Somewhere on my way home from the Midwest, USA, driving my trusty ’58 Vette on one of those long straight and deserted highways at two or three in the morning, fighting the monotony of many an all-night drive, shivering with the heater on and feeling nice and snug with my convertible top up, I was startled to death by a huge very loud THWAK!
All of a sudden I could see the stars. All of a sudden I had no convertible top.
Any owner of a convertible knows that with the top up at high speed, the wind rushing over the canvas creates a vacuum, the same way air rushing over a plane’s wing creates a vacuum which produces lift.
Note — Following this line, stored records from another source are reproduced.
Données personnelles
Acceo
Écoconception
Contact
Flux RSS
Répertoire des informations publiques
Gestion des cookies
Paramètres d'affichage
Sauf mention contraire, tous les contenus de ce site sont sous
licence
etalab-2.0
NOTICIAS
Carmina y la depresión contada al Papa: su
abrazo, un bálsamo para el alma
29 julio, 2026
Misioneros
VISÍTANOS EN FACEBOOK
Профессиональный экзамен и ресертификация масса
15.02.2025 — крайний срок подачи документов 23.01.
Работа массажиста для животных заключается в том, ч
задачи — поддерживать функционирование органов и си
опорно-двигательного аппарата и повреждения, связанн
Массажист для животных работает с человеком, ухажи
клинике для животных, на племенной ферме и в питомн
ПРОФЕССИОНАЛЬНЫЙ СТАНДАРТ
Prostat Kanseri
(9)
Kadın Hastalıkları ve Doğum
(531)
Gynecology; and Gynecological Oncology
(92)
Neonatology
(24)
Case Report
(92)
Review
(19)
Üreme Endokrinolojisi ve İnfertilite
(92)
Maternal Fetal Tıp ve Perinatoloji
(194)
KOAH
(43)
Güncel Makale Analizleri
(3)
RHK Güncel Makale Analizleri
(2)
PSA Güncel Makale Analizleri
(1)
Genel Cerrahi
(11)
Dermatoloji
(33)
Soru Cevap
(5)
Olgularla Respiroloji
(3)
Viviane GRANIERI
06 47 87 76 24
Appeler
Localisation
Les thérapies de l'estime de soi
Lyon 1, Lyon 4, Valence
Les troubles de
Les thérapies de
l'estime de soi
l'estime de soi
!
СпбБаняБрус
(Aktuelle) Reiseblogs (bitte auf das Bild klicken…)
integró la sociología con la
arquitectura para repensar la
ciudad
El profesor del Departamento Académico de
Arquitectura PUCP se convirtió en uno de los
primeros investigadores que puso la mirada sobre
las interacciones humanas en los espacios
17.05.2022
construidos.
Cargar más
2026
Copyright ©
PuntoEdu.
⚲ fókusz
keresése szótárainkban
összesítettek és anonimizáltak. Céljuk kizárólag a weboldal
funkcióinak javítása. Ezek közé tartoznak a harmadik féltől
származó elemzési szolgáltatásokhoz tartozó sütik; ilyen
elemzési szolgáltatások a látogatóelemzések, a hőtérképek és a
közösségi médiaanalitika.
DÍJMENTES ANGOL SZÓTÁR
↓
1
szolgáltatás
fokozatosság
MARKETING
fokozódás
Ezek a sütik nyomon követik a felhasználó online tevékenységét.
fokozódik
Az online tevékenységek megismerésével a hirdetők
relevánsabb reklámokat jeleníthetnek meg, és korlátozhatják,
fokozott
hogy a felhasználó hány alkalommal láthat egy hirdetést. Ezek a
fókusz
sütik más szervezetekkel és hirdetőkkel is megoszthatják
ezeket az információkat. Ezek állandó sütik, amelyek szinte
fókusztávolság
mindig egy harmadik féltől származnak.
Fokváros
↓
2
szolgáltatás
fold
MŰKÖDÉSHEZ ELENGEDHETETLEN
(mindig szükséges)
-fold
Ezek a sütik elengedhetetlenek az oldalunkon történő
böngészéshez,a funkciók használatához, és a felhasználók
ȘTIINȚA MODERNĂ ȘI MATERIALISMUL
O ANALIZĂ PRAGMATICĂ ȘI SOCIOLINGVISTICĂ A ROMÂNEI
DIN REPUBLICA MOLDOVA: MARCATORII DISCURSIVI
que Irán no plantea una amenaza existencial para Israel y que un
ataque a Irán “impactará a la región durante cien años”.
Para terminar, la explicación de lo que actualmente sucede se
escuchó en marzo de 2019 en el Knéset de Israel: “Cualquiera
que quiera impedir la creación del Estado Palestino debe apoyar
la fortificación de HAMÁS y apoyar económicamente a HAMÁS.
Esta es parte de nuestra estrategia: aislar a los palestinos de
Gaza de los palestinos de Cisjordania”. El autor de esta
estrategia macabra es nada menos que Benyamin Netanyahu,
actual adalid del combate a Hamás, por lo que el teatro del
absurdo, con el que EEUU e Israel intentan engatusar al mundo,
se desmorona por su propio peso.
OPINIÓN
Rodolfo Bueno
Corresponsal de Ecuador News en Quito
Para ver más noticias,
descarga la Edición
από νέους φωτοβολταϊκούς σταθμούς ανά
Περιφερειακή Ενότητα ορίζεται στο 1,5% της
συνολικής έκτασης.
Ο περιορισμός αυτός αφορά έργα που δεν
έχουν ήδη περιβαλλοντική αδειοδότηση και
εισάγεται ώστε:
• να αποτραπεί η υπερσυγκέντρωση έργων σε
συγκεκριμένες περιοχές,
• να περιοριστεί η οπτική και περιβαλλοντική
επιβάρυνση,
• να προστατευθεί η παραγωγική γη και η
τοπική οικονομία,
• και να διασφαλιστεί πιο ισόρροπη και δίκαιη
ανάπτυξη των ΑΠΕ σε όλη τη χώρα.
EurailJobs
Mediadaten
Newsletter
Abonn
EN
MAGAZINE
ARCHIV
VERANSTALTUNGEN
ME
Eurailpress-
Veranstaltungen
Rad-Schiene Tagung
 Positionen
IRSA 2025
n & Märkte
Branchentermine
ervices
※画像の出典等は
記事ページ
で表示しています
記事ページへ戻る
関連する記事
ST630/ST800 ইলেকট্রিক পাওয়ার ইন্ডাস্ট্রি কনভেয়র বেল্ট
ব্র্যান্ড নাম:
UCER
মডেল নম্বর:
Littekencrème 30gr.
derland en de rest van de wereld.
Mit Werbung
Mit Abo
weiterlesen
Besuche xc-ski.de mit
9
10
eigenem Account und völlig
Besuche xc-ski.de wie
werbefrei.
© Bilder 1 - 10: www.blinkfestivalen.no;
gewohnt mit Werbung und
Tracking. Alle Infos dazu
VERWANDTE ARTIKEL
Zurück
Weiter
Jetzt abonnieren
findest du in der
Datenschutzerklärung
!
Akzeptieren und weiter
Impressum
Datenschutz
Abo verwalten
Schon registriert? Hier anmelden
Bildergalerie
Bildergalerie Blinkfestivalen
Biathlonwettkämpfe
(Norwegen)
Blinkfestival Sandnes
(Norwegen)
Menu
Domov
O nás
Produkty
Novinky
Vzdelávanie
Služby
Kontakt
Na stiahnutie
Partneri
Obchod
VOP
That was the THWAK…my convertible top got lifted, no ripped, right off its supports. So there I was, in the middle of the night, in the middle of the USA, on a deserted highway, freezing, with no top on my ’58.
All I could do was pull over to the side of the road, in the black of night and try and find what was once my top. Maybe the next day with some tape, I could somehow reattach it and hobble back home.
Searching on foot in the pitch darkness, a state trooper pulls up with his red and blue light flashing. He sidles up to me and asks, “what’s the problem?” I replied, “I lost my top.” (not a good answer to start a conversation with a cop). The trooper looks at me like I’m either drunk or an extra-terrestrial. I quickly clarified the situation and he agreed to help me find the lost top with his strong flashlight. Eventually we did.
Back on the road, cloth top in my trunk and freezing my ass off, I saw an all night diner ahead…hot coffee, Yay!!!
Halfway into my second cup, guess who struts in? The very same trooper. He sits down beside me at the counter and says, “you’re guy who lost his top.” I think he felt a bit sorry for me. We chatted for a while and then I decided to get back on my freezing way.
Down the road about an hour later, freezing with the heater full blast, I see flashing lights in my rear view mirror. It’s a state trooper car coming up fast – wow he must be in a hurry so I pull to the side – and so does the trooper.
It’s the same trooper that I had coffee with, and he gives me a speeding ticket!
If that wasn’t a piss-off, he says that I’ll have to appear at the local traffic court to plea or pay the fine. And guess what? The court doesn’t open until two days hence.
Knowing that I’m in transit home to New York State, he generously offers to appear in court for me, that is, I pay the fine to him, or, wait in custody for two days (uh huh, I get the drift).
So here I am in the middle of nowhere, freezing in the night, driving a convertible, and $80 poorer.
You can bet I’ll never drive through Indiana again.